I had suicide due to no-quorum-policy=suicide.

> Regards,
> Klaus
> 
>>
>> I'd first check the Pacemaker logs for "Quorum acquired" and "Quorum
>> lost" messages. These indicate when Pacemaker received notifications
>> from corosync.

As shown in original post I did have "Quorum acquired" messages.

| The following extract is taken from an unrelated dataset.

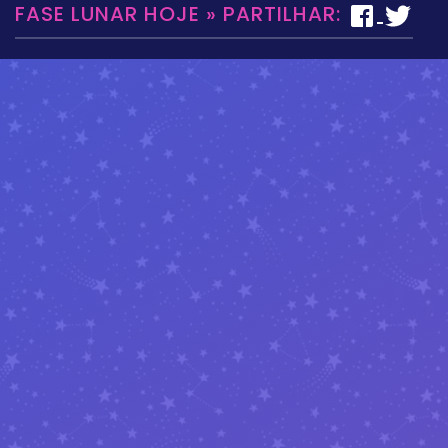
FASE LUNAR HOJE » PARTILHAR:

> Assuming those were received properly, the DC should
>> then recalculate what needs to be done, and the logs at that point
>> should not have any of the messages about not having quorum.
>

So I redid this using default no-quorum-policy=stop and one more
non-stonith resource.

...and just before I hit "send" cluster recovered. So it appears that
"Quorum acquired" event does not trigger (immediate) re-evaluation of
policy until some timeout.

Dec 07 07:05:16 ha1 pacemakerd[1888]:   notice: Quorum acquired

Nothing happens until the next message

Dec 07 07:12:58 ha1 crmd[1894]:   notice: State transition S_IDLE ->
S_POLICY_ENGINE
Dec 07 07:12:58 ha1 pengine[1893]:   notice: Watchdog will be used via
SBD if fencing is required
Dec 07 07:12:58 ha1 pengine[1893]:  warning: Scheduling Node ha2 for STONITH
Dec 07 07:12:58 ha1 pengine[1893]:   notice:  * Fence (reboot) ha2 'node
is unclean'
Dec 07 07:12:58 ha1 pengine[1893]:   notice:  * Start      stonith-sbd
  (   ha1 )
Dec 07 07:12:58 ha1 pengine[1893]:   notice:  * Start      rsc_dummy_1
  (   ha1 )

This is apparently 15 minutes cluster-recheck-interval timer (give or take):

Dec 07 06:57:35 [1888] ha1 pacemakerd:     info: crm_log_init:  Changed
active directory to /var/lib/pacemaker/cores
...
Dec 07 07:12:58 [1894] ha1       crmd:   notice: do_state_transition:
State transition S_IDLE -> S_POLICY_ENGINE | input=I_PE_CALC
cause=C_TIMER_POPPED origin=crm_timer_popped

OK, at least we know why it happens. Whether this is intentional
behavior is another question :)